To be clear, I’m a law-abiding citizen.  Or rather, I’d like to think I am.  I’m not talking here about living outside the legal code the way gangsters do.  Really, there are two kinds of laws-the laws of society and of nature. Gangsters defy and outwit the legal system.  All of us do the same with the laws of nature.

All of us are gangsters of epistemology. To explain I need to refer to three kinds of stories we seek and tell. In a recent article I called them Liked, likely and lucrative stories.  The liked story is the most satisfying, comforting, self-affirming, encouraging, anxiety-reducing story to tell, regardless of whether it complies with the laws of the society, nature or reality. When I say “I’m a law-abiding citizen” that’s a story I like to tell, regardless of whether it’s completely true.

The likely story is the most accurate story we can tell. It’s what science pursues, though never achieves. As part of its reality check, science limits itself to proclaiming the most accurate story so far. It never claims to tell the most accurate story possible.

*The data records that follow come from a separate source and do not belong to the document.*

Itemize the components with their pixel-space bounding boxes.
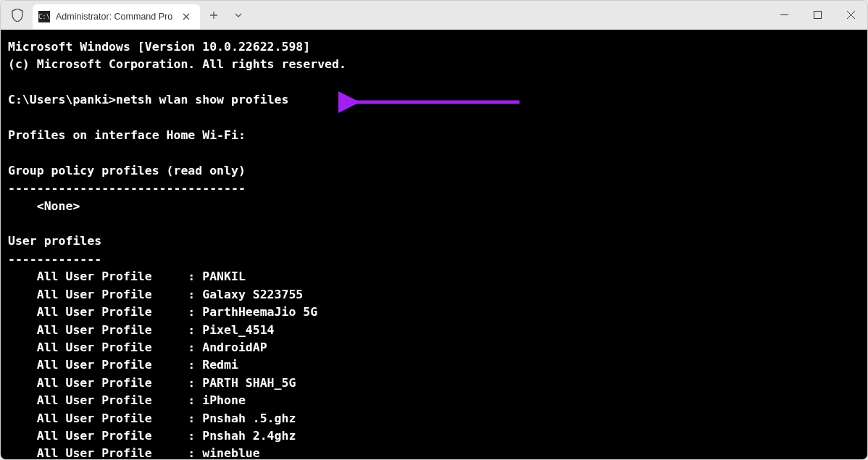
tab-dropdown-button[interactable] (228, 4, 249, 26)
terminal-icon: C:\ (38, 11, 50, 22)
maximize-button[interactable] (801, 1, 834, 28)
tab-title: Administrator: Command Pro (56, 12, 172, 22)
banner-line: Microsoft Windows [Version 10.0.22622.59… (8, 40, 310, 54)
profile-list: All User Profile : PANKIL All User Profi… (8, 269, 317, 459)
command: netsh wlan show profiles (116, 93, 288, 106)
close-window-button[interactable] (834, 1, 867, 28)
titlebar: C:\ Administrator: Command Pro (1, 1, 867, 30)
new-tab-button[interactable] (203, 4, 225, 26)
window-controls (767, 1, 867, 28)
close-tab-button[interactable] (180, 10, 193, 23)
prompt: C:\Users\panki> (8, 93, 116, 106)
tab-active[interactable]: C:\ Administrator: Command Pro (33, 4, 200, 29)
section-heading: User profiles (8, 234, 101, 248)
minimize-button[interactable] (767, 1, 801, 28)
svg-rect-0 (814, 11, 821, 18)
group-none: <None> (8, 199, 80, 213)
section-heading: Group policy profiles (read only) (8, 164, 246, 177)
divider: ------------- (8, 252, 101, 266)
banner-line: (c) Microsoft Corporation. All rights re… (8, 57, 346, 71)
divider: --------------------------------- (8, 181, 246, 195)
terminal-output[interactable]: Microsoft Windows [Version 10.0.22622.59… (1, 30, 867, 459)
shield-icon (11, 9, 24, 22)
section-heading: Profiles on interface Home Wi-Fi: (8, 128, 246, 142)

It pursues the likely story open-endedly by paying its practitioners to keep alive a skeptical “Yeah, right, a likely story,” sarcasm about all stories.

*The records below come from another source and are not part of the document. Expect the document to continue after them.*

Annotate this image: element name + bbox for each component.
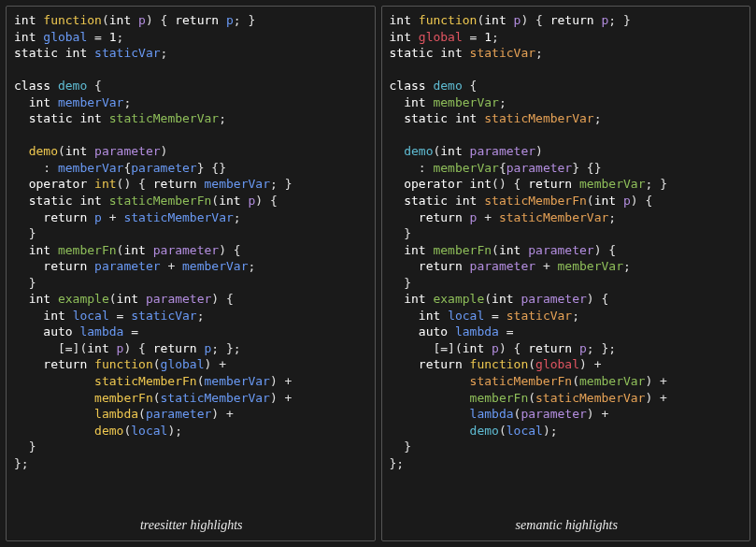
kw-int: int — [79, 194, 101, 208]
kw-int: int — [404, 95, 425, 109]
fn-staticMemberFn: staticMemberFn — [94, 374, 197, 388]
id-parameter: parameter — [506, 161, 572, 175]
kw-int: int — [65, 144, 87, 158]
id-staticMemberVar: staticMemberVar — [499, 210, 608, 224]
kw-int: int — [419, 309, 440, 323]
kw-return: return — [528, 341, 572, 355]
kw-int: int — [29, 95, 50, 109]
id-global: global — [161, 357, 205, 371]
id-global: global — [419, 30, 463, 44]
id-staticVar: staticVar — [470, 46, 535, 60]
id-memberVar: memberVar — [58, 95, 123, 109]
kw-return: return — [419, 259, 463, 273]
id-memberVar: memberVar — [579, 374, 645, 388]
id-staticMemberVar: staticMemberVar — [161, 391, 270, 405]
right-caption: semantic highlights — [390, 513, 745, 535]
kw-static: static — [29, 111, 73, 125]
id-p: p — [117, 341, 124, 355]
fn-memberFn: memberFn — [58, 243, 117, 257]
fn-example: example — [433, 292, 484, 306]
kw-auto: auto — [419, 324, 448, 338]
kw-int: int — [455, 194, 477, 208]
id-parameter: parameter — [470, 259, 535, 273]
num-1: 1 — [109, 30, 117, 44]
kw-int: int — [440, 46, 462, 60]
kw-int: int — [390, 13, 411, 27]
id-staticVar: staticVar — [94, 46, 160, 60]
kw-int: int — [440, 144, 462, 158]
id-parameter: parameter — [528, 243, 593, 257]
id-staticVar: staticVar — [131, 309, 196, 323]
comparison-container: int function(int p) { return p; } int gl… — [0, 0, 756, 547]
fn-lambda: lambda — [470, 407, 514, 421]
left-code: int function(int p) { return p; } int gl… — [14, 12, 369, 513]
fn-staticMemberFn: staticMemberFn — [470, 374, 573, 388]
id-staticMemberVar: staticMemberVar — [109, 111, 219, 125]
kw-static: static — [390, 46, 434, 60]
fn-memberFn: memberFn — [433, 243, 492, 257]
id-local: local — [131, 424, 167, 438]
id-parameter: parameter — [521, 292, 586, 306]
kw-operator: operator — [404, 177, 463, 191]
kw-static: static — [404, 194, 448, 208]
kw-operator: operator — [29, 177, 88, 191]
id-staticMemberVar: staticMemberVar — [535, 391, 645, 405]
kw-static: static — [14, 46, 58, 60]
id-memberVar: memberVar — [182, 259, 248, 273]
kw-int: int — [455, 111, 477, 125]
kw-return: return — [43, 357, 87, 371]
fn-function: function — [43, 13, 102, 27]
kw-return: return — [528, 177, 572, 191]
kw-static: static — [29, 194, 73, 208]
id-global: global — [535, 357, 579, 371]
kw-int: int — [219, 194, 240, 208]
kw-int: int — [43, 309, 64, 323]
fn-lambda: lambda — [94, 407, 138, 421]
kw-return: return — [175, 13, 219, 27]
kw-int: int — [14, 30, 36, 44]
kw-int: int — [484, 13, 506, 27]
kw-return: return — [419, 357, 463, 371]
id-parameter: parameter — [146, 292, 211, 306]
fn-function: function — [470, 357, 529, 371]
kw-return: return — [43, 259, 87, 273]
kw-return: return — [153, 177, 197, 191]
fn-demo: demo — [94, 424, 123, 438]
ty-demo: demo — [58, 79, 87, 93]
id-parameter: parameter — [146, 407, 211, 421]
kw-int: int — [404, 292, 425, 306]
id-local: local — [506, 424, 543, 438]
kw-int: int — [29, 292, 50, 306]
fn-function: function — [94, 357, 153, 371]
ty-demo: demo — [433, 79, 462, 93]
id-p: p — [226, 13, 234, 27]
id-p: p — [205, 341, 212, 355]
id-parameter: parameter — [131, 161, 196, 175]
id-p: p — [579, 341, 587, 355]
id-memberVar: memberVar — [205, 374, 270, 388]
id-memberVar: memberVar — [205, 177, 270, 191]
kw-int: int — [79, 111, 101, 125]
id-parameter: parameter — [153, 243, 219, 257]
fn-demo: demo — [29, 144, 58, 158]
fn-int: int — [470, 177, 492, 191]
id-p: p — [602, 13, 609, 27]
id-staticMemberVar: staticMemberVar — [484, 111, 593, 125]
id-lambda: lambda — [79, 324, 123, 338]
id-parameter: parameter — [521, 407, 586, 421]
right-code: int function(int p) { return p; } int gl… — [390, 12, 745, 513]
kw-int: int — [14, 13, 36, 27]
kw-int: int — [499, 243, 521, 257]
fn-demo: demo — [404, 144, 433, 158]
id-staticVar: staticVar — [506, 309, 572, 323]
fn-staticMemberFn: staticMemberFn — [109, 194, 212, 208]
kw-int: int — [463, 341, 484, 355]
id-local: local — [73, 309, 109, 323]
id-p: p — [492, 341, 499, 355]
id-p: p — [470, 210, 478, 224]
id-memberVar: memberVar — [433, 161, 498, 175]
id-memberVar: memberVar — [558, 259, 623, 273]
kw-return: return — [550, 13, 594, 27]
kw-int: int — [404, 243, 425, 257]
id-lambda: lambda — [455, 324, 499, 338]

And why do we tell liked and likely stories? In pursuit of the lucrative story–whichever story will pay off best in the long run.

Well, everybody knows that the likely story is the most lucrative, right?  I mean crimes against the laws of nature never pay, do they?  That’s why we’re all so good at facing reality, finding out what’s really going on, being on the side of truth, right?

That’s a very likeable story, but not very likely.  No, we all deceive ourselves because crime does pay, at least for a while.  A little self-deception goes a long way.  Believing that your chances of success are better than they really are is called hope.

For example, take my death. Please.

I don’t want to die, so I try to forget that I will. I’m doing great for 52 so even though I know better, I operate on the optimal illusion that I’ll just go on getting better and smarter and more handsome.  Other people die but I don’t. Dying is for losers.  I’m a winner.  Or if I do have to die then I intuit that there’s an afterlife where we can all joyously twist away like we did last summer.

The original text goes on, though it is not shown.